PreTrainAudit

A content-neutral pre-training dataset risk quantification platform.

"Before you train, know your risks."

PreTrainAudit is a locally-runnable, SaaS-style analytical engine that audits datasets for structural safety, training risks, and AI model compatibility before a single GPU cycle is spent.

What Makes It Novel

Current dataset safety tools are primarily content-based (they judge what the data says). PreTrainAudit is entirely structure-based (it measures how the data behaves statistically during training).
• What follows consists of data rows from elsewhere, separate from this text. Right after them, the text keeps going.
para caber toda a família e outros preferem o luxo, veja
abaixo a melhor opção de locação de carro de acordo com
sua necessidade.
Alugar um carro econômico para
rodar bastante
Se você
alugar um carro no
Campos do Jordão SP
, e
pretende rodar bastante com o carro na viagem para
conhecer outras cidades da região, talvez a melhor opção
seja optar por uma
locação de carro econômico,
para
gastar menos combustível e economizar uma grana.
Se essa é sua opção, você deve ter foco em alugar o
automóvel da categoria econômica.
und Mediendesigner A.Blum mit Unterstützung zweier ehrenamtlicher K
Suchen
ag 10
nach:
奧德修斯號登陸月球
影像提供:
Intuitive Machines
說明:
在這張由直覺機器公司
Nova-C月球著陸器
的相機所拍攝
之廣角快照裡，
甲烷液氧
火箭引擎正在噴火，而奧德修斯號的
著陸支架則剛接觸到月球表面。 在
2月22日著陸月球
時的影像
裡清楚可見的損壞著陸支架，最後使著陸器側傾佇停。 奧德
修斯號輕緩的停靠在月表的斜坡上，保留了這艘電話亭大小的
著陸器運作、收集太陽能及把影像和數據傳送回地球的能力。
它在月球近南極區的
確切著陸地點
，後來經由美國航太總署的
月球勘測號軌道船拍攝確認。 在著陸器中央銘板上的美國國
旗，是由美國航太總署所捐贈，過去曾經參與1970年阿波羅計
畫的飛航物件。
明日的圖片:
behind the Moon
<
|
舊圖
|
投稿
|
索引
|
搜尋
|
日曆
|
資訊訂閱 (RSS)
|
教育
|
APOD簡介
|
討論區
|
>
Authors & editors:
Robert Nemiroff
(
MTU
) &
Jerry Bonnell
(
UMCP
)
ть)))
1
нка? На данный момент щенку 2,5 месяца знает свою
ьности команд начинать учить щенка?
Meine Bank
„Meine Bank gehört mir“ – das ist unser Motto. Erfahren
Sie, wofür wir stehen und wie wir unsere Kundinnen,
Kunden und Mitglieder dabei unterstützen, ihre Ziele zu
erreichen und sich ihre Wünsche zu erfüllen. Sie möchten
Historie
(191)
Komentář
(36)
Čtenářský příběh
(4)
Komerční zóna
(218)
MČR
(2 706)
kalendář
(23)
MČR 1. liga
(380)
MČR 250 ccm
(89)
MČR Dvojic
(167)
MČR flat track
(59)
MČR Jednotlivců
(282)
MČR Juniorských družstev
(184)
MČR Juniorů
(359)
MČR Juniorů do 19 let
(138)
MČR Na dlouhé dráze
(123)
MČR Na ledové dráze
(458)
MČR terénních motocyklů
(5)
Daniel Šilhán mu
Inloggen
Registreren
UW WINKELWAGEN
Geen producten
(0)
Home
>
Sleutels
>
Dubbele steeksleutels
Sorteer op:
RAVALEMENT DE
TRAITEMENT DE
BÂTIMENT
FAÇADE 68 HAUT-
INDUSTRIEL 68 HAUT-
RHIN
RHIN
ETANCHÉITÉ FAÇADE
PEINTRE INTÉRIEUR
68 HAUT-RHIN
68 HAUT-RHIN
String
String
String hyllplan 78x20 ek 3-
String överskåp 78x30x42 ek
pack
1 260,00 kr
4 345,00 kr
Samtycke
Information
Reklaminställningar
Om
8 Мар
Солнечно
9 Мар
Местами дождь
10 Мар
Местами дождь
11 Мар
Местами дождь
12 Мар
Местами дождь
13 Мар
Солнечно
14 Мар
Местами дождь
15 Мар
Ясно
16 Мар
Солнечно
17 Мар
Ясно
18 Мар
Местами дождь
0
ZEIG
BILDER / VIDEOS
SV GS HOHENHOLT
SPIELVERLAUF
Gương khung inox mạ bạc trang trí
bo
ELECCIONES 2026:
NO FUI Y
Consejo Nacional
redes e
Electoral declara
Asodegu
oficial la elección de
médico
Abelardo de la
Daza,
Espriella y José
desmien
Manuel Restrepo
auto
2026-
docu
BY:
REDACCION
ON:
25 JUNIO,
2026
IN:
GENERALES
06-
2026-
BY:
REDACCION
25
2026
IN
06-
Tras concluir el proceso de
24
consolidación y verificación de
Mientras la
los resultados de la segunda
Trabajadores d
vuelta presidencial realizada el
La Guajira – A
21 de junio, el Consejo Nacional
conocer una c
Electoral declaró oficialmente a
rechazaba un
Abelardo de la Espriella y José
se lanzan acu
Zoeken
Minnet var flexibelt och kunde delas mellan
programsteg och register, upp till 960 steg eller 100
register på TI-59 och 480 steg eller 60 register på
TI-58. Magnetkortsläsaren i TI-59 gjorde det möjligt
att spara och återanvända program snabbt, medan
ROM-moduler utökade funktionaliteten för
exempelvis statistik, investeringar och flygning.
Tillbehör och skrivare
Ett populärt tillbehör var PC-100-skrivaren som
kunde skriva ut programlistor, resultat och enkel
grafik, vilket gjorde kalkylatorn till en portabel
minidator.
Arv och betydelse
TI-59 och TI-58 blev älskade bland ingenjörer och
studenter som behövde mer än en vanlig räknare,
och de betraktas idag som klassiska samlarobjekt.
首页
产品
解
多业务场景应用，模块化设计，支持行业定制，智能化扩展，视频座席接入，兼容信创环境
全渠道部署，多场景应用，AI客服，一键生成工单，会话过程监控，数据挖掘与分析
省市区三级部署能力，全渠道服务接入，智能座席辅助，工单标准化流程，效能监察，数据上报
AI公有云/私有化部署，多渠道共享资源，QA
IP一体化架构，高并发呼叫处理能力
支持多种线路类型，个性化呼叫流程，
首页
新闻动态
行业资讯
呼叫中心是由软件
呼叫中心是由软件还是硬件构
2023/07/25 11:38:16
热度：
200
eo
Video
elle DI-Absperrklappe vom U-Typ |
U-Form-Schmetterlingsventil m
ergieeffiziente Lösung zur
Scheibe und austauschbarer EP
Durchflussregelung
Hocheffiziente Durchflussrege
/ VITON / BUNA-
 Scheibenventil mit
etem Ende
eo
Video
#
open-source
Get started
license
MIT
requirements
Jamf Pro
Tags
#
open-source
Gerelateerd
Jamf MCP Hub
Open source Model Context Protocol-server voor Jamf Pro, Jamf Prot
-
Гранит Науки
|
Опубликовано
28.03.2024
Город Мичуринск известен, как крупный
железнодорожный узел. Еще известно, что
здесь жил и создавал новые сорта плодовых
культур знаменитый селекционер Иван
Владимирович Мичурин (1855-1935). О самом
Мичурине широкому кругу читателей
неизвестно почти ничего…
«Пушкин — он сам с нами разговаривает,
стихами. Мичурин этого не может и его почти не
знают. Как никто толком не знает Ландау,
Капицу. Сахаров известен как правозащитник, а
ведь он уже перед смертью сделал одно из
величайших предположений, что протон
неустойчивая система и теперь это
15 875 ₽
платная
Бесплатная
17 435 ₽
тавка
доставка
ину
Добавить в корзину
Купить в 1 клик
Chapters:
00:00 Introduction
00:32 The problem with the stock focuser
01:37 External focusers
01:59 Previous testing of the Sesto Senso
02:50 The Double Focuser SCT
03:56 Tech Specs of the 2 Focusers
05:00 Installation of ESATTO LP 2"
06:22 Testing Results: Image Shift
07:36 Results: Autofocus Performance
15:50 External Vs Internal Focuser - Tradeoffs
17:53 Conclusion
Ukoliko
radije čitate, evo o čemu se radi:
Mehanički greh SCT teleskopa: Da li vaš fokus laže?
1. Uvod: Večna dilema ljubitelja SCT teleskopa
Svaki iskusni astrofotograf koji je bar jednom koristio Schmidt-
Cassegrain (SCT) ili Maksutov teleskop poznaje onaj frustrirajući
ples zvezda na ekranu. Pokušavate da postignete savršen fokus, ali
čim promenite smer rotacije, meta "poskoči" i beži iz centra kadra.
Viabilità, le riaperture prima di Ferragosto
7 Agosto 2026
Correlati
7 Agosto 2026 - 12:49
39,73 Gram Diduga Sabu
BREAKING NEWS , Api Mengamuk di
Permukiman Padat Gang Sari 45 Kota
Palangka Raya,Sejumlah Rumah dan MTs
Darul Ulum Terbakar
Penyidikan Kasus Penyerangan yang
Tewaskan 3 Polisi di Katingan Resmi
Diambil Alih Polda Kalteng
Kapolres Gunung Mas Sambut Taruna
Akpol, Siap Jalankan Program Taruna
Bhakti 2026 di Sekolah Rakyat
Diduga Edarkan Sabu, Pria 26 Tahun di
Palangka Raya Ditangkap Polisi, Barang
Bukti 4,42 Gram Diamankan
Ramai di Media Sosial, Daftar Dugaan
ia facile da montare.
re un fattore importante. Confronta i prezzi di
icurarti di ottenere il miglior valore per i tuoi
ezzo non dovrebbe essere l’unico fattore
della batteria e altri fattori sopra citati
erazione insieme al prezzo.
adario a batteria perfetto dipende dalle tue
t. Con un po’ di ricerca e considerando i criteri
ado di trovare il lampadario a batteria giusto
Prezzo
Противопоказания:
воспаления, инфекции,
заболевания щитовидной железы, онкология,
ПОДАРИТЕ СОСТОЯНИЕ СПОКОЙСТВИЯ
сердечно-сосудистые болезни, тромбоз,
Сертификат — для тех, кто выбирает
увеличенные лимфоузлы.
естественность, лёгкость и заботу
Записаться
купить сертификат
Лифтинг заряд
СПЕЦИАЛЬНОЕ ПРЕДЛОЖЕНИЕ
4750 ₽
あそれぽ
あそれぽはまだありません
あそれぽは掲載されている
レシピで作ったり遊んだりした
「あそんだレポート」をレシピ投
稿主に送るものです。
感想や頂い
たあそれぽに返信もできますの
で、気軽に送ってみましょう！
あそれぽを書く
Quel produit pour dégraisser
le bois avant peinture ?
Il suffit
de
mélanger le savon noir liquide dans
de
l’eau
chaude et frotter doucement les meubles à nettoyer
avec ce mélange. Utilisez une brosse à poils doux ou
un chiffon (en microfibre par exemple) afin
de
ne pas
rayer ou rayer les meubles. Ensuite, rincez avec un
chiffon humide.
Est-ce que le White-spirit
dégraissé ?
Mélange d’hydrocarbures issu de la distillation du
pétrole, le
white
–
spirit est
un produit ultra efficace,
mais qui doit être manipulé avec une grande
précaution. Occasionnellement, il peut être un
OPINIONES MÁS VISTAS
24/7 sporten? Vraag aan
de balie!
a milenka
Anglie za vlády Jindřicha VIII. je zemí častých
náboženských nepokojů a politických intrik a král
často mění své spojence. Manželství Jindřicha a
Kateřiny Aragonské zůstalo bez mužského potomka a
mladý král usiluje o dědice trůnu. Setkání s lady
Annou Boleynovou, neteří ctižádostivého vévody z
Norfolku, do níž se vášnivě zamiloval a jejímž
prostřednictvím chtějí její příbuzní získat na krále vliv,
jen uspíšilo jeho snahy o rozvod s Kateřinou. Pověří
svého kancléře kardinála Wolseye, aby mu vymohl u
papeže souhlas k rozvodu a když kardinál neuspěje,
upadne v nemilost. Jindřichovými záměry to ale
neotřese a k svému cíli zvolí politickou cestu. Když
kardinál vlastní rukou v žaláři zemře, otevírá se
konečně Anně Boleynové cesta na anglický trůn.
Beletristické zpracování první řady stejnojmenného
This represents a paradigm shift: dataset safety is not content moderation. Dataset safety is quantifiable training risk.

Core Risk Modules

Module	Purpose
Adversarial Scanner	Detects mislabeled clusters and poisoning-susceptible regions via embedding-space geometry.
Memorization Scorer	Estimates privacy leakage probability dynamically using token-to-parameter ratios and dataset duplication metrics.
Fairness Drift	Forecasts production fairness degradation risk using a Peak + Breadth Gini impurity model across categorical columns.
Contamination Detector	Identifies train/test leakage by cross-referencing multi-word statistical fingerprints against known public benchmarks.
Cost Estimator	Calculates required FLOPs and accurate GPU training hours (scaled to hardware capabilities) before training begins.
Compatibility Advisor	Detects architecture-dataset mismatches and provides actionable, data-driven mitigation strategies.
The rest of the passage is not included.